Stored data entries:
• • • •
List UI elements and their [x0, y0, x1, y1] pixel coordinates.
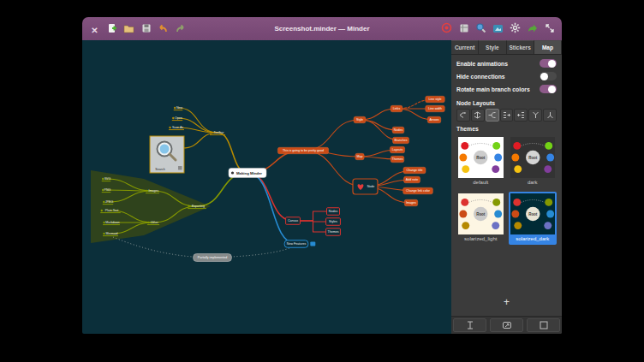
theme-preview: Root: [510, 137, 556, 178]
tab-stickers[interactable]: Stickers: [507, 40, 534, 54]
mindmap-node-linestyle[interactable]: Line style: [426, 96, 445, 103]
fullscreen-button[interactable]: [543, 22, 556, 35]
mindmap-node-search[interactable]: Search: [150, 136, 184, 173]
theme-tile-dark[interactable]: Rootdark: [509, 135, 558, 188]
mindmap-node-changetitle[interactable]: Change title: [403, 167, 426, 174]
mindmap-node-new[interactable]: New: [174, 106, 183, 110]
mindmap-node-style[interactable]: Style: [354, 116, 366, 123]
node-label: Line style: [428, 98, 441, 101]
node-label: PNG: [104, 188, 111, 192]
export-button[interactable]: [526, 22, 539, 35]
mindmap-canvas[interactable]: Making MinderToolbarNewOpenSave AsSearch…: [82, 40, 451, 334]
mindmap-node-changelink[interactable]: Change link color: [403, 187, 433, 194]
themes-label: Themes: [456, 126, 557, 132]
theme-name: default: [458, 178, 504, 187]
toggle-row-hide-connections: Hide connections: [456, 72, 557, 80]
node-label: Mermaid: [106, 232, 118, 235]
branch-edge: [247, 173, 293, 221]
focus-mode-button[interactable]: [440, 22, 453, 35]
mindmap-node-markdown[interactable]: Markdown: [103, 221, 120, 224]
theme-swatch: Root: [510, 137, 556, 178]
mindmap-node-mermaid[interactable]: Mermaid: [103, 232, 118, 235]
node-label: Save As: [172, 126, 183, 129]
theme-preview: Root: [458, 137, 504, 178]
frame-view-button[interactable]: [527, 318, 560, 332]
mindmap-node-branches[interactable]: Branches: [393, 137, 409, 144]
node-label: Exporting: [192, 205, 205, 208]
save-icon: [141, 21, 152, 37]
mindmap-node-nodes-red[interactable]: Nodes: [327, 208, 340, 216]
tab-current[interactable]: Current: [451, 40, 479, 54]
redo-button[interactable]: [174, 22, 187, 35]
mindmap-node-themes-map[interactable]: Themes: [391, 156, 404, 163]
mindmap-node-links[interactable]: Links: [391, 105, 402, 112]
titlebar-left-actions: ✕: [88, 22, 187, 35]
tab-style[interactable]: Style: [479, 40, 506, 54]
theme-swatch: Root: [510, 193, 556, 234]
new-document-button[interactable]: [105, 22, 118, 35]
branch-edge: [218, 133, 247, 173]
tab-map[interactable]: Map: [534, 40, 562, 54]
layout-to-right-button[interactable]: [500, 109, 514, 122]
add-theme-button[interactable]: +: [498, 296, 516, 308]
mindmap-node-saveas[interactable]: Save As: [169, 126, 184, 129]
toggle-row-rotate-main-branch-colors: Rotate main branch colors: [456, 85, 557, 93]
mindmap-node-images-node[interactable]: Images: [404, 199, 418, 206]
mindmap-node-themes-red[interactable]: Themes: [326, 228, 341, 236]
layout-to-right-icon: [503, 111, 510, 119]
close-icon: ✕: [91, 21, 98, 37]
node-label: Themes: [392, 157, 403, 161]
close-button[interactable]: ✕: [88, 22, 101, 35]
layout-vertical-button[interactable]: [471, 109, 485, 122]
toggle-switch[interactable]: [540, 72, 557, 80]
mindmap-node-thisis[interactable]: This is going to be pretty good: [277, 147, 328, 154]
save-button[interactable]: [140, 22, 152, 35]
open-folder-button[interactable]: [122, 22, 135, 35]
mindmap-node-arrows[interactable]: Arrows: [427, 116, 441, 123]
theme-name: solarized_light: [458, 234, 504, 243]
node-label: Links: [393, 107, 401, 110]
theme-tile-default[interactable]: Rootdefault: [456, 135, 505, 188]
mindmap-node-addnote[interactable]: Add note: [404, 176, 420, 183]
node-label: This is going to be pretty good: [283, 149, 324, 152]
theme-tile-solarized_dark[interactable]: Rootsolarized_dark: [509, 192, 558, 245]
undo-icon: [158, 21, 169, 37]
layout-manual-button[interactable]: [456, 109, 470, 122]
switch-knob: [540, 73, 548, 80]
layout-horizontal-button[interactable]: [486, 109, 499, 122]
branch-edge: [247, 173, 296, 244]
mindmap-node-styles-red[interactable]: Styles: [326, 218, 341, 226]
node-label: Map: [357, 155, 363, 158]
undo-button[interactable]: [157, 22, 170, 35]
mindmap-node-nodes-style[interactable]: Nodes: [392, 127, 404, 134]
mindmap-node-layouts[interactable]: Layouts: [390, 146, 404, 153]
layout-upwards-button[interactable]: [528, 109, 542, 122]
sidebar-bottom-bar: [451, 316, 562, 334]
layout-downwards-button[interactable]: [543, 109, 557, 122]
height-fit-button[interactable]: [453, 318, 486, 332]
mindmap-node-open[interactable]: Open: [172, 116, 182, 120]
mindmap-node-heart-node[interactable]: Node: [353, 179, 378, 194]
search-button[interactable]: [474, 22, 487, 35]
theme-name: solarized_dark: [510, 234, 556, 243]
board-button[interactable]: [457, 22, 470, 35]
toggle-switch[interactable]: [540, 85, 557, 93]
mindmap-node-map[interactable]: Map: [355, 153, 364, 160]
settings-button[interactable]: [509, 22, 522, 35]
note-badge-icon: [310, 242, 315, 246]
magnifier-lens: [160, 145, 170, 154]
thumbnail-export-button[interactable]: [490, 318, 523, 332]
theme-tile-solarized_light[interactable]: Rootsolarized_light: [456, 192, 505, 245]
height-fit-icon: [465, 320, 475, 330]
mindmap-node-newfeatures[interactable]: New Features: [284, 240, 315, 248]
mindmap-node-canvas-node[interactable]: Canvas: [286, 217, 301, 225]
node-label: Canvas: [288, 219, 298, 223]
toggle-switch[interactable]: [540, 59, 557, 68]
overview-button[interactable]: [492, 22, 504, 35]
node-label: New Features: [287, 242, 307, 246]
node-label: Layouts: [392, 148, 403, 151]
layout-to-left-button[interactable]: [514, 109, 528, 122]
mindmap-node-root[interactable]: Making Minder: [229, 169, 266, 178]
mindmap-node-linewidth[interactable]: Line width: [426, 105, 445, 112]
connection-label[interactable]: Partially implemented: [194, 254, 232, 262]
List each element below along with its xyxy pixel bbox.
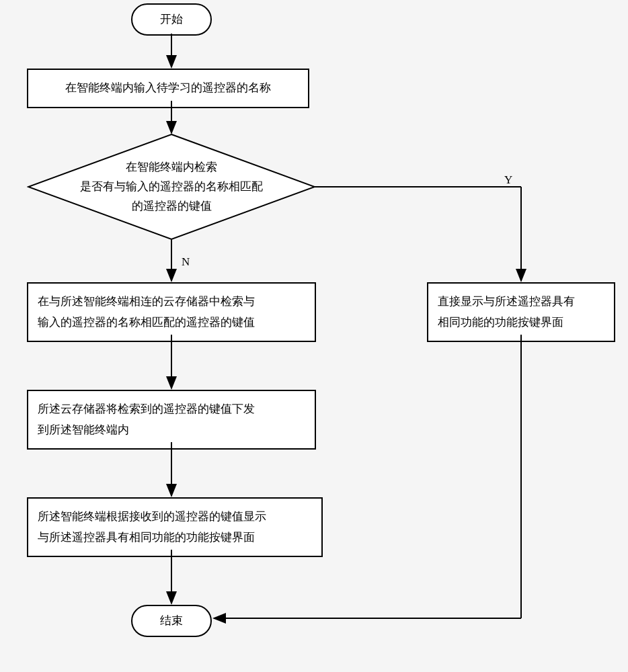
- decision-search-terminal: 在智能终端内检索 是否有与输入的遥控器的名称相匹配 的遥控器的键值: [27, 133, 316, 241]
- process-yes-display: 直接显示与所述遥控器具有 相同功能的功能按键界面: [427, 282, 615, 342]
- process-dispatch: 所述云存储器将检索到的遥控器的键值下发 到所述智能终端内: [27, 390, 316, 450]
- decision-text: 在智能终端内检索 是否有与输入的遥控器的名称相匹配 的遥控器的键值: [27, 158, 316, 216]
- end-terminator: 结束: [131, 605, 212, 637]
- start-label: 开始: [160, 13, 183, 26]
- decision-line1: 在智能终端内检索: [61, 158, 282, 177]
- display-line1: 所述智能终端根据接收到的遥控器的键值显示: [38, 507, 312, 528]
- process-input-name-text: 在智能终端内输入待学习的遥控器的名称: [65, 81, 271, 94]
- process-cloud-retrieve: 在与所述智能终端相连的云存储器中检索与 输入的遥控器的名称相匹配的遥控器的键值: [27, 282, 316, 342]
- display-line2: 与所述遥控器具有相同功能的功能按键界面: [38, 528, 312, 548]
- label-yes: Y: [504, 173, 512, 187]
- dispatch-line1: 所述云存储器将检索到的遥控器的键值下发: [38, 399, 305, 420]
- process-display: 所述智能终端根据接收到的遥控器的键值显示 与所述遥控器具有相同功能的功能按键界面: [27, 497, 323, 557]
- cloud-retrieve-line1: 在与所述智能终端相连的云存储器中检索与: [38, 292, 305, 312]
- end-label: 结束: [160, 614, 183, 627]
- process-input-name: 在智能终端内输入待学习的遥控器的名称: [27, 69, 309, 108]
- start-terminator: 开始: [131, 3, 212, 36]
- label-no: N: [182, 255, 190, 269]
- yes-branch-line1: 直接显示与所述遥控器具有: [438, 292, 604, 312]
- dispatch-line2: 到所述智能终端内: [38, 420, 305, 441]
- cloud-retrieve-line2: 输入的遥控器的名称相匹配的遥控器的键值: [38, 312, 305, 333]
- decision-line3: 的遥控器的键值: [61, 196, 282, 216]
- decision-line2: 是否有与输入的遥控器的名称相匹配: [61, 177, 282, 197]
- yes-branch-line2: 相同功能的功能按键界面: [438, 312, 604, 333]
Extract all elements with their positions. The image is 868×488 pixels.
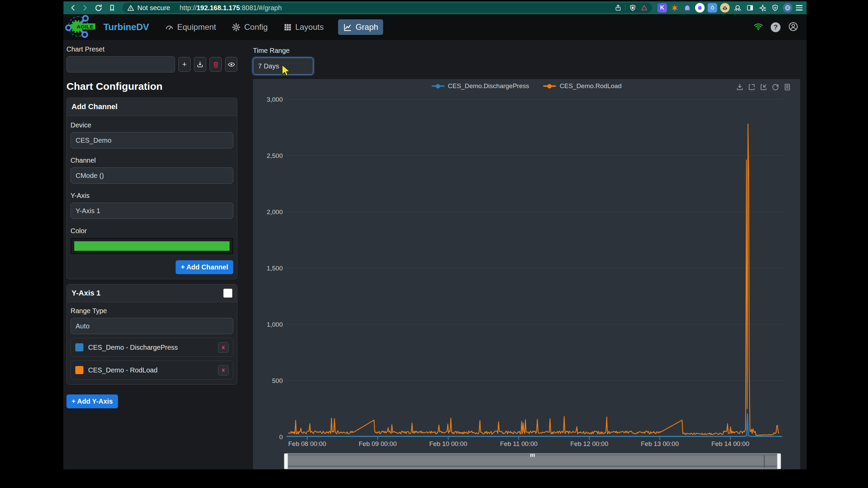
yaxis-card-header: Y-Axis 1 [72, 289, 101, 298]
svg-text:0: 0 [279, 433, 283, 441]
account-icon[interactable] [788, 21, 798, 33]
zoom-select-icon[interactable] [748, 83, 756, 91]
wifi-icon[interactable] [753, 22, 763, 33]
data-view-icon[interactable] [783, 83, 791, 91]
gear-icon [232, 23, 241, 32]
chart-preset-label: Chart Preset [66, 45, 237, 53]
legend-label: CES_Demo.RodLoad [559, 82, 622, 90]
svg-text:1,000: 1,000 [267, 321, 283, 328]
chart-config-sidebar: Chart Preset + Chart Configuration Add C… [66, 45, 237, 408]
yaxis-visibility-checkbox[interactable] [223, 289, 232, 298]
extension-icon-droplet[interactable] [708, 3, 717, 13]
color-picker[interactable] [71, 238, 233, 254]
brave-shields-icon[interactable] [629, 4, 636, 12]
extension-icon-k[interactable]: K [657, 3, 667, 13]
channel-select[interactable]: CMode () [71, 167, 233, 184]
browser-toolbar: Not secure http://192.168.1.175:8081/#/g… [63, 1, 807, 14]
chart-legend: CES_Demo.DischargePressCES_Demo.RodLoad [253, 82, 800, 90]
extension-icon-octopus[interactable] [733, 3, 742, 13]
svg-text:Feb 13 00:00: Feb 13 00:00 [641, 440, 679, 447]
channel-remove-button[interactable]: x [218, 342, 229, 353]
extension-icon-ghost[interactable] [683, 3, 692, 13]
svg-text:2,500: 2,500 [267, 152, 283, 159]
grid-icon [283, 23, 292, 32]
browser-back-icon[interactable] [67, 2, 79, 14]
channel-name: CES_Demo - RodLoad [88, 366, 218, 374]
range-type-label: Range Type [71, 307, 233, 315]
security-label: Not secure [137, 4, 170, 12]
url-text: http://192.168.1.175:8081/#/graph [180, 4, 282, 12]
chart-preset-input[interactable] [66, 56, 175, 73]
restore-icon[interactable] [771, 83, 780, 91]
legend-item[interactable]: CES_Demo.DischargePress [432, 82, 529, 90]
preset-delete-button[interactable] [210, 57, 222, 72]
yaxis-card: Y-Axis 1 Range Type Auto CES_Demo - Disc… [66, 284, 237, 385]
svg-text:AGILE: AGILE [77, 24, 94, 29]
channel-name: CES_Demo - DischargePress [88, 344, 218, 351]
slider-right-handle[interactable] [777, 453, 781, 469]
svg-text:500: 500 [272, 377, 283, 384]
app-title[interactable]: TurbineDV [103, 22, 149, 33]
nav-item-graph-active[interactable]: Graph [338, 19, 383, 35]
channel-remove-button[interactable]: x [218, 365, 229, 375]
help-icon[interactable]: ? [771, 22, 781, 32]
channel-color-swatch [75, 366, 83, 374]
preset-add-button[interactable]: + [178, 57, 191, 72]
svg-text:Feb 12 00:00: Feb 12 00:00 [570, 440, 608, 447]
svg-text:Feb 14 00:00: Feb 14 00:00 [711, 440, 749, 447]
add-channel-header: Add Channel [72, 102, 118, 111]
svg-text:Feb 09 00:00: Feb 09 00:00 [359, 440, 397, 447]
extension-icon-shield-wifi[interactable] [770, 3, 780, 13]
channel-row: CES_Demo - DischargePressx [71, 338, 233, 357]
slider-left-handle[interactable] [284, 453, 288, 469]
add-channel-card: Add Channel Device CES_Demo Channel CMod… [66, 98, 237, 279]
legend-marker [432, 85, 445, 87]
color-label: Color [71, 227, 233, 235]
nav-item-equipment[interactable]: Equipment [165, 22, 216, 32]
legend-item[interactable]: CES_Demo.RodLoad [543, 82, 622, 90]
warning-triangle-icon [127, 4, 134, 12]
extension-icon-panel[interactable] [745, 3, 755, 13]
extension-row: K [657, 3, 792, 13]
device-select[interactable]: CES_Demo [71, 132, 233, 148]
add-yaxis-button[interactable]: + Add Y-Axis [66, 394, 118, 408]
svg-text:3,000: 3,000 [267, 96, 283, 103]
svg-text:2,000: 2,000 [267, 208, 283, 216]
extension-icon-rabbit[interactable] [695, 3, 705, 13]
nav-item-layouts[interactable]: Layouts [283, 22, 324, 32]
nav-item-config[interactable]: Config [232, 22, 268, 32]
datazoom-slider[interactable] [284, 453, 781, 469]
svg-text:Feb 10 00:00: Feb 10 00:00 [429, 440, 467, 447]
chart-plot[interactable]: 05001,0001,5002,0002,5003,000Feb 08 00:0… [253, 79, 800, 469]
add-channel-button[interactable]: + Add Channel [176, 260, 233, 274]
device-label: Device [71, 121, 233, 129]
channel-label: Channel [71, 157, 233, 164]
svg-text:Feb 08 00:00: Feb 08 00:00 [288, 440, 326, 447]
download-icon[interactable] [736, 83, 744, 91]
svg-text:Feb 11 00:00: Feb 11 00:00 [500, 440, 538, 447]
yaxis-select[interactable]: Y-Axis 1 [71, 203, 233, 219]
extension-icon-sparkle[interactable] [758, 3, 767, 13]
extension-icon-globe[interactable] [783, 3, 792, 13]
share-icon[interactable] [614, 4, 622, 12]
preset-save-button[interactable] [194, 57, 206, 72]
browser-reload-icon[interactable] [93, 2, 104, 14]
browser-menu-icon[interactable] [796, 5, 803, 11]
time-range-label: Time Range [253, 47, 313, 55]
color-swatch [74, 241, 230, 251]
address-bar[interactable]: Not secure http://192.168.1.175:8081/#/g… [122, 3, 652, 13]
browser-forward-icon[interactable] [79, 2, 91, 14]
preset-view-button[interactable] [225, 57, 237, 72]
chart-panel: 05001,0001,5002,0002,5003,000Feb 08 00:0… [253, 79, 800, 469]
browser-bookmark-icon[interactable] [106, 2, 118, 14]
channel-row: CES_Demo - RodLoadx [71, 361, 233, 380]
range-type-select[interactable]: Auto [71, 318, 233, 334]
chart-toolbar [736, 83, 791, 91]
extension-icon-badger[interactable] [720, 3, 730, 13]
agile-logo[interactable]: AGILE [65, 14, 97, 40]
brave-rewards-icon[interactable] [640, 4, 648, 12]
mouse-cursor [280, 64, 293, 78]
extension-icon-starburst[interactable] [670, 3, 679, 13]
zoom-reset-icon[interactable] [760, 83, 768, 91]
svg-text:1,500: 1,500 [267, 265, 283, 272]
• • • •
* _WHAT NEEDS TO BE DONE_: If a line above holds the word "graph", count it; then say how many such lines there are and nothing else.

* _SOLVED PROBLEM_: 2